━━━━━ AVAILABLE RECORDS ━━━━━

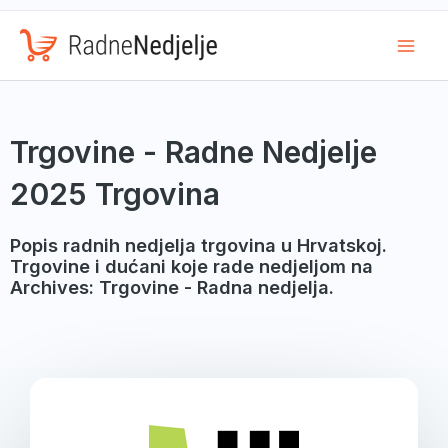
Mai
Men
Trgovine - Radne Nedjelje
2025 Trgovina
Popis radnih nedjelja trgovina u Hrvatskoj.
Trgovine i dućani koje rade nedjeljom na
Archives: Trgovine - Radna nedjelja.
Page
Page
Page
Page
Page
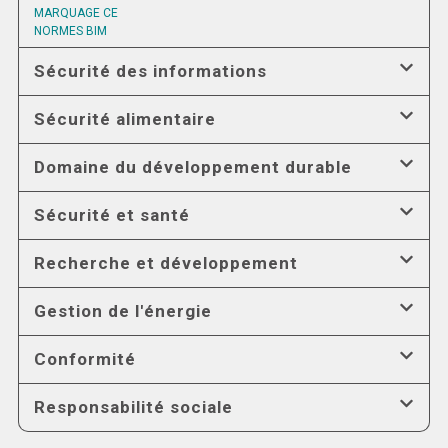
MARQUAGE CE
NORMES BIM
Sécurité des informations
Sécurité alimentaire
Domaine du développement durable
Sécurité et santé
Recherche et développement
Gestion de l'énergie
Conformité
Responsabilité sociale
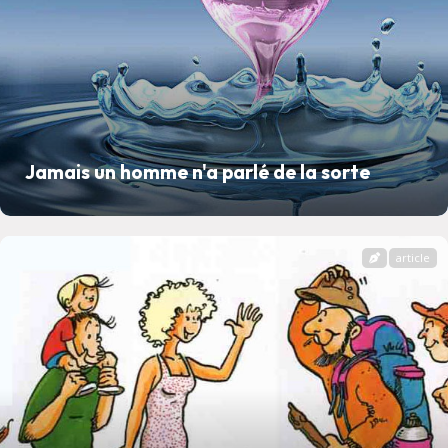
Jamais un homme n'a parlé de la sorte
article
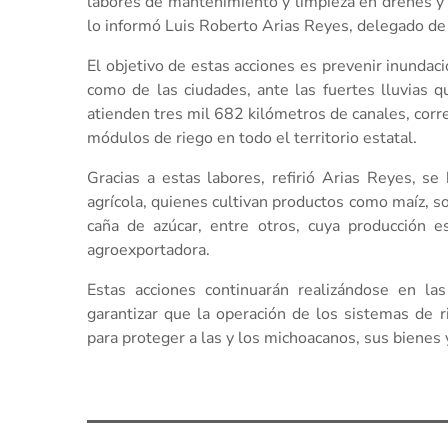
labores de mantenimiento y limpieza en drenes y c
lo informó Luis Roberto Arias Reyes, delegado de 
El objetivo de estas acciones es prevenir inundac
como de las ciudades, ante las fuertes lluvias q
atienden tres mil 682 kilómetros de canales, corre
módulos de riego en todo el territorio estatal.
Gracias a estas labores, refirió Arias Reyes, s
agrícola, quienes cultivan productos como maíz, sor
caña de azúcar, entre otros, cuya producción e
agroexportadora.
Estas acciones continuarán realizándose en la
garantizar que la operación de los sistemas de 
para proteger a las y los michoacanos, sus bienes y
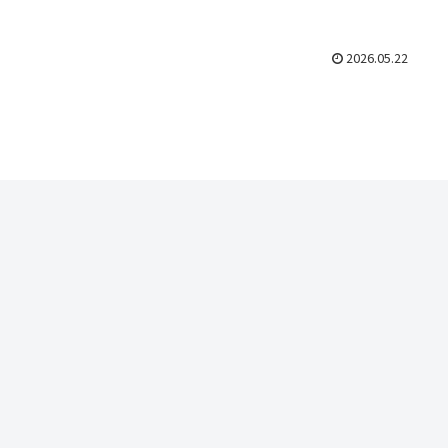
2026.05.22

━━━━━

EXERCISE DESCRIPTION
Except for pictures, copy the records above exactly.

WRITTEN RESPONSE
Mai
Men
Trgovine - Radne Nedjelje
2025 Trgovina
Popis radnih nedjelja trgovina u Hrvatskoj.
Trgovine i dućani koje rade nedjeljom na
Archives: Trgovine - Radna nedjelja.
Page
Page
Page
Page
Page
MARQUAGE CE
NORMES BIM
Sécurité des informations
Sécurité alimentaire
Domaine du développement durable
Sécurité et santé
Recherche et développement
Gestion de l'énergie
Conformité
Responsabilité sociale
Jamais un homme n'a parlé de la sorte
article
labores de mantenimiento y limpieza en drenes y c
lo informó Luis Roberto Arias Reyes, delegado de 
El objetivo de estas acciones es prevenir inundac
como de las ciudades, ante las fuertes lluvias q
atienden tres mil 682 kilómetros de canales, corre
módulos de riego en todo el territorio estatal.
Gracias a estas labores, refirió Arias Reyes, s
agrícola, quienes cultivan productos como maíz, sor
caña de azúcar, entre otros, cuya producción e
agroexportadora.
Estas acciones continuarán realizándose en la
garantizar que la operación de los sistemas de 
para proteger a las y los michoacanos, sus bienes y
2026.05.22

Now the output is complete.